TO DO
Nothing but the lines below from the one with "ऑपरेशन सिर्फ चार मिनट तक चला।" through the one with "SCPI, plusieurs sociétés" should be output, each exactly as given, and no pictures.

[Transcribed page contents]
· · · · · · ·

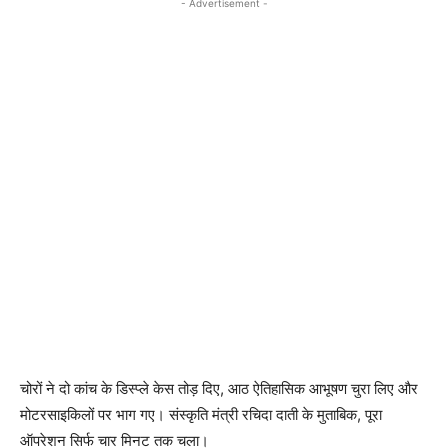
- Advertisement -
चोरों ने दो कांच के डिस्प्ले केस तोड़ दिए, आठ ऐतिहासिक आभूषण चुरा लिए और
मोटरसाइकिलों पर भाग गए। संस्कृति मंत्री रचिदा दाती के मुताबिक, पूरा
ऑपरेशन सिर्फ चार मिनट तक चला।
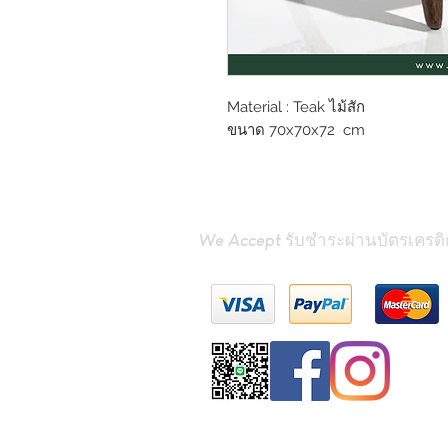
Material : Teak ไม้สัก
ขนาด 70x70x72 cm
We Accept รับชำระผ่านบัตรเครดิ
Contact Us
(Phrae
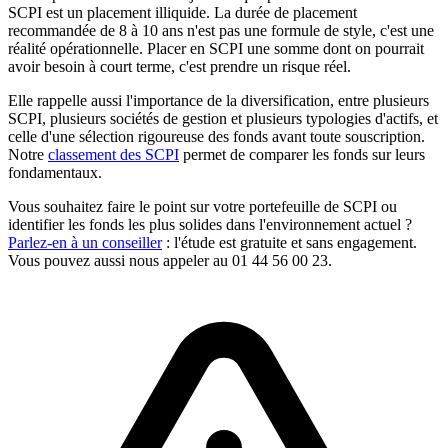
SCPI est un placement illiquide. La durée de placement
recommandée de 8 à 10 ans n'est pas une formule de style, c'est une
réalité opérationnelle. Placer en SCPI une somme dont on pourrait
avoir besoin à court terme, c'est prendre un risque réel.
Elle rappelle aussi l'importance de la diversification, entre plusieurs
SCPI, plusieurs sociétés de gestion et plusieurs typologies d'actifs, et
celle d'une sélection rigoureuse des fonds avant toute souscription.
Notre
classement des SCPI
permet de comparer les fonds sur leurs
fondamentaux.
Vous souhaitez faire le point sur votre portefeuille de SCPI ou
identifier les fonds les plus solides dans l'environnement actuel ?
Parlez-en à un conseiller
: l'étude est gratuite et sans engagement.
Vous pouvez aussi nous appeler au 01 44 56 00 23.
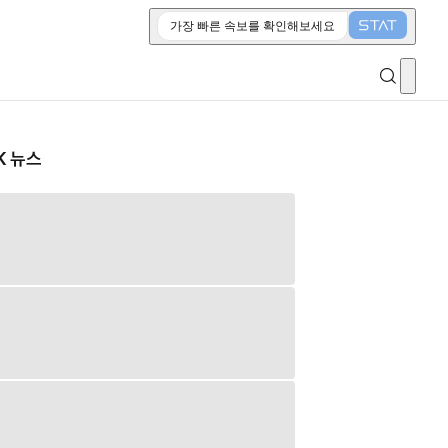
가장 빠른 속보를 확인해보세요
K 뉴스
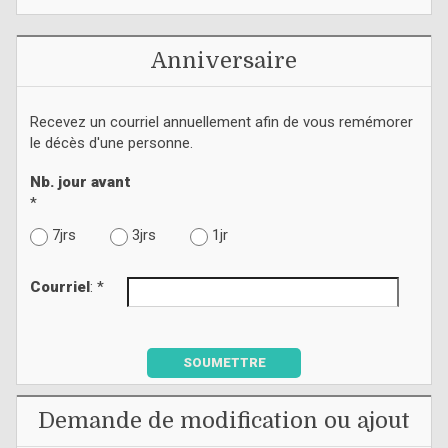
Anniversaire
Recevez un courriel annuellement afin de vous remémorer
le décès d'une personne.
Nb. jour avant
*
7jrs
3jrs
1jr
Courriel
: *
SOUMETTRE
Demande de modification ou ajout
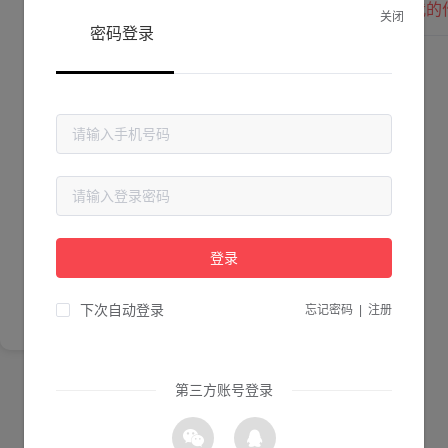
我的
关闭
密码登录
Lv. 0 |
作品数 ：
0
贡献值 ：
0
粉丝数 ：
0
简介
登录
尚未完善简介
下次自动登录
忘记密码
|
注册
第三方账号登录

· · · · · · ·

RESULT
ऑपरेशन सिर्फ चार मिनट तक चला।
Material : Teak ไม้สัก
ขนาด 70x70x72 cm
We Accept รับชำระผ่านบัตรเครดิ
Contact Us
(Phrae
SCPI est un placement illiquide. La durée de placement
recommandée de 8 à 10 ans n'est pas une formule de style, c'est une
réalité opérationnelle. Placer en SCPI une somme dont on pourrait
avoir besoin à court terme, c'est prendre un risque réel.
Elle rappelle aussi l'importance de la diversification, entre plusieurs
SCPI, plusieurs sociétés de gestion et plusieurs typologies d'actifs, et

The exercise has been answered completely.